Bin edges: [-3.55368336 -3.26462916 -2.97557496 -2.68652076 -2.39746656] ...
ndhist — 2D Histograms#
Basic 2D histogram#
x = np.random.randn(5000)
y = x + np.random.randn(5000)
fig = ndhist(x, y)
plt.colorbar()
plt.xlabel('x')
plt.ylabel('y')
plt.show()
Bin density with f, fx, fy#
The f parameter controls bin density relative to the default (Scott’s rule).
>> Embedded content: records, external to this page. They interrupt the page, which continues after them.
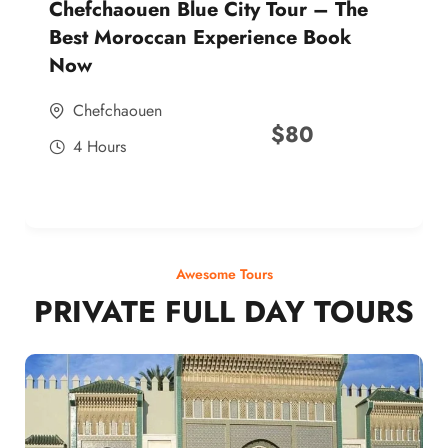
Chefchaouen Blue City Tour – The
Best Moroccan Experience Book
Now
Chefchaouen
$
80
4 Hours
Awesome Tours
PRIVATE FULL DAY TOURS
Use fx and fy to control x and y axes independently.
x = np.random.randn(5000)
y = x + np.random.randn(5000)
plt.figure(figsize=(10, 8))
subplotter(2, 2, 0)
ndhist(x, y)
title('default')
plt.colorbar()
subplotter(2, 2, 1)
ndhist(x, y, fx=0.5)
title('fx=0.3 (fewer x bins)')
plt.colorbar()
subplotter(2, 2, 2)
ndhist(x, y, fy=0.5)
title('fy=0.3 (fewer y bins)')
plt.colorbar()
subplotter(2, 2, 3)
ndhist(x, y, f=0.5)
title('f=0.3 (fewer bins on both)')
plt.colorbar()
plt.show()
Complex numbers#
z = (5 + np.random.randn(10000)) * np.exp(1j * (np.random.randn(10000) + np.pi/4))
fig = ndhist(z, smooth=1)
plt.colorbar()
plt.xlabel('Real')
plt.ylabel('Imaginary')
plt.show()
Time series mode#
n = 10000
y = np.cumsum(np.random.randn(n)) + 15 * np.random.randn(n)
fig = ndhist(y, fx=5)
plt.xlabel('Sample number')
plt.ylabel('Value')
plt.colorbar()
plt.show()
Log colorbar#
x = np.concatenate([np.ones(50), np.random.randn(15000), 4 + np.random.randn(1000)/2])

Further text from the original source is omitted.